Он думал о вновь обретенной потере. Омар Хайям, как всегда, удивительно прав:
Все тайны мира ты открыл… Но все же
Тоскуешь, втихомолку слезы льешь,
Все здесь не по твоей вершится воле.
Будь мудр, доволен тем, чем ты живешь.
Поистине судьба преподала ему хороший урок. Он подумал, что тот, кто хочет сохранить все как есть, уже потерял это все. Хочешь уберечь свое сегодня, борись за завтра. Может быть, нам просто кажется, что старости обязательно сопутствует мудрость. А если не мудрость, а всего лишь успокоение, смиренный ток остывающей крови?
Сделать это сейчас, пока есть еще хоть какие-то силы, а потери, хотя и ждут своей неизбежной доли, но еще медлят напасть или унести с собой в могилу? Может быть, эта находка — тайный ободряющий знак к действию? Или предостережение щедрой и беспощадной судьбы? В юности он бы не задумываясь ринулся в открытый бой. Быть может, даже победил в нем. Теперь победы не будет. Смерть всегда первой бросает свои кости. Вот и дедушка проиграл в извечной этой игре.
О мудрость старости! Не обман ли ты? Щадящий нас обман… И все же, если выскажет он свою истину и падет потом во имя ее, останется ли она в живых? Может, только усугубит его крушение, как очевидное свидетельство помешательства. Очевидное… в том-то и суть, что очевидное. Людей не заставишь поверить отвлеченным рассуждениям вопреки той очевидности, которая каждый день предстает перед ними. Солнце всходит на востоке и заходит на западе, заходит и всходит, его встречают молитвой ас-субх и провожают молитвой аль-магриб. И так от начала мира, от деда к внуку. Что же поделаешь тут? Только обрадуешь тех, кто неминуемо скажет: «Совсем рехнулся старый кафир. Теперь-то вы это видите сами, мусульмане!»
И не прав ли трижды никогда не ошибающийся Хайям?
Тайны мира, что я изложил в сокровенной тетради,
От людей утаил я, своей безопасности ради.
Никому не могу рассказать, что скрываю в душе,
Слишком много невежд в этом злом человеческом стаде.

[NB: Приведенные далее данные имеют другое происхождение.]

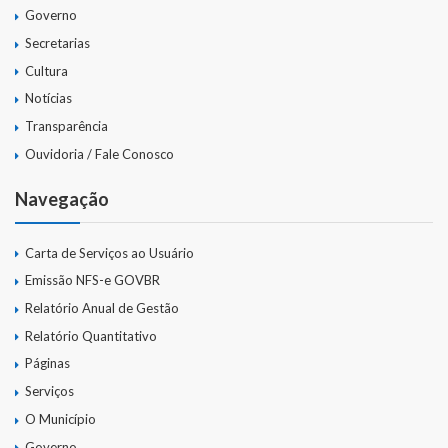
Governo
Secretarias
Cultura
Notícias
Transparência
Ouvidoria / Fale Conosco
Navegação
Carta de Serviços ao Usuário
Emissão NFS-e GOVBR
Relatório Anual de Gestão
Relatório Quantitativo
Páginas
Serviços
O Município
Governo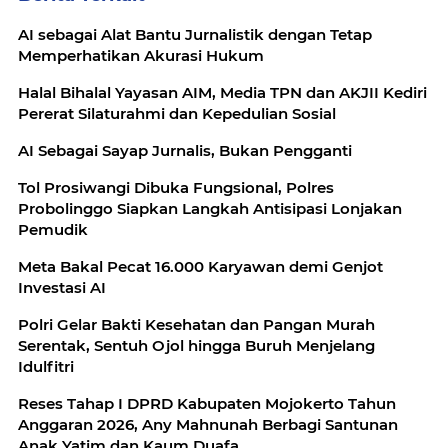
AI sebagai Alat Bantu Jurnalistik dengan Tetap
Memperhatikan Akurasi Hukum
Halal Bihalal Yayasan AIM, Media TPN dan AKJII Kediri
Pererat Silaturahmi dan Kepedulian Sosial
AI Sebagai Sayap Jurnalis, Bukan Pengganti
Tol Prosiwangi Dibuka Fungsional, Polres
Probolinggo Siapkan Langkah Antisipasi Lonjakan
Pemudik
Meta Bakal Pecat 16.000 Karyawan demi Genjot
Investasi AI
Polri Gelar Bakti Kesehatan dan Pangan Murah
Serentak, Sentuh Ojol hingga Buruh Menjelang
Idulfitri
Reses Tahap I DPRD Kabupaten Mojokerto Tahun
Anggaran 2026, Any Mahnunah Berbagi Santunan
Anak Yatim dan Kaum Duafa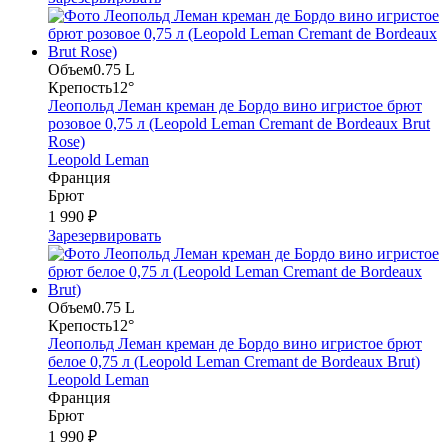
Объем
0.75 L
Крепость
12°
Леопольд Леман креман де Бордо вино игристое брют
розовое 0,75 л (Leopold Leman Cremant de Bordeaux Brut
Rose)
Leopold Leman
Франция
Брют
1 990 ₽
Зарезервировать
Объем
0.75 L
Крепость
12°
Леопольд Леман креман де Бордо вино игристое брют
белое 0,75 л (Leopold Leman Cremant de Bordeaux Brut)
Leopold Leman
Франция
Брют
1 990 ₽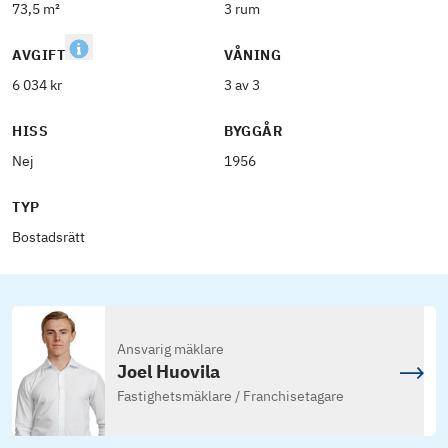
73,5 m²
3 rum
AVGIFT
VÅNING
6 034 kr
3 av 3
HISS
BYGGÅR
Nej
1956
TYP
Bostadsrätt
Ansvarig mäklare
Joel Huovila
Fastighetsmäklare / Franchisetagare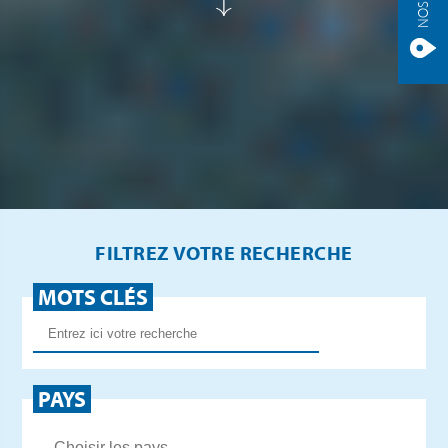
FILTREZ VOTRE RECHERCHE
MOTS CLÉS
PAYS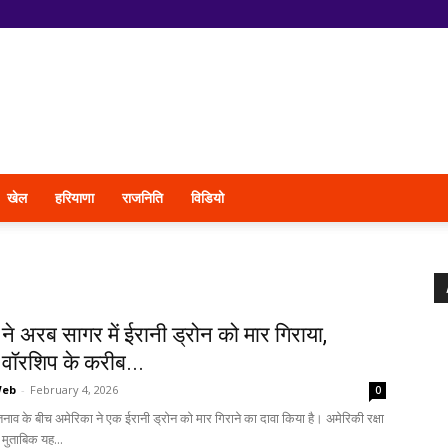
खेल
हरियाणा
राजनिति
विडियो
ने अरब सागर में ईरानी ड्रोन को मार गिराया,
 वॉरशिप के करीब...
Web
-
February 4, 2026
0
तनाव के बीच अमेरिका ने एक ईरानी ड्रोन को मार गिराने का दावा किया है। अमेरिकी रक्षा
 मुताबिक यह...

Не о том ли самом говорит в своих рубайат великий мудрец и астролог? Сколько звездочетов до него и до нас приходили, наверное, к тому же, но прятали свои огни в пещерах, не смея поведать о них людям? Но если так будет всегда, то истина вечно пребудет сокрытой. Восходы, закаты, салят ас-субх и салят аль-магриб. Очевидность иллюзии, ее цветистый занавес, за которым в черном небе ночном — истина, равнодушная, страшная.
— Подойди ко мне, мой Челеби! — поманил к себе юношу Улугбек и улыбнулся старику факиру, который ловко уложил в корзину танцевавшую перед восхищенными гостями кобру.